W sylwestra rano przyjechał do nich wytęskniony syn z całą rodziną - żoną Anną ( 23 l.) i dziećmi: 2-letnim Kubusiem i roczną Wiktorią. Wspólnie mieli świętować nadejście Nowego Roku. Do domu Groszków dotarł też ich zięć - Krzysztof Jóźwik (35 l.) z 3-letnim synkiem Rafałem. I to właśnie on zauważył, że coś dziwnego zaczyna dziać się z jego dzieckiem.
- Dosłownie lało się przez ręce - mówi. - Opatuliłem je w koc i wyniosłem na dwór. Szybko pobiegłem do swojego mieszkania, skąd wezwaliśmy pogotowie. Synek leżał na wersalce. Walczył o życie. Aż piana leciała mu z buzi. Na szczęście karetka szybko przyjechała. Udało się go uratować.

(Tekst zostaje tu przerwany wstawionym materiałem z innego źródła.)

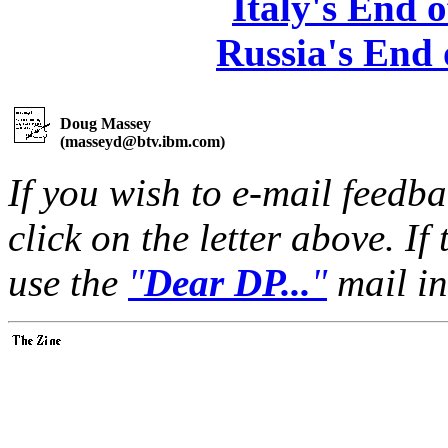
Italy's End 
Russia's End
Doug Massey
(
masseyd@btv.ibm.com
)
If you wish to e-mail feedbac
click on the letter above. If
use the
"
Dear DP...
"
mail in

Pan Krzysztof po odjeździe lekarzy zadzwonił do teściów. Nikt nie odbierał. Zaniepokojony pobiegł do ich domu. Tam znalazł sześć ciał.
- Gdy zobaczyłem leżącego na podłodze Kubusia, a obok niego Wiktorię, to mnie ścięło z nóg - opowiada. - Nie mogłem się pozbierać. Teść leżał na wersalce. Szwagier i szwagierka na podłodze w kuchni.
Na miejsce wezwano strażaków. Trzeba było ewakuować pozostałych mieszkańców budynku.
- Nie przypominam sobie takie tragedii, w której zaczadzeniu uległoby sześć osób - mówi Paweł Frątczak, rzecznik prasowy Państwowej Straży Pożarnej.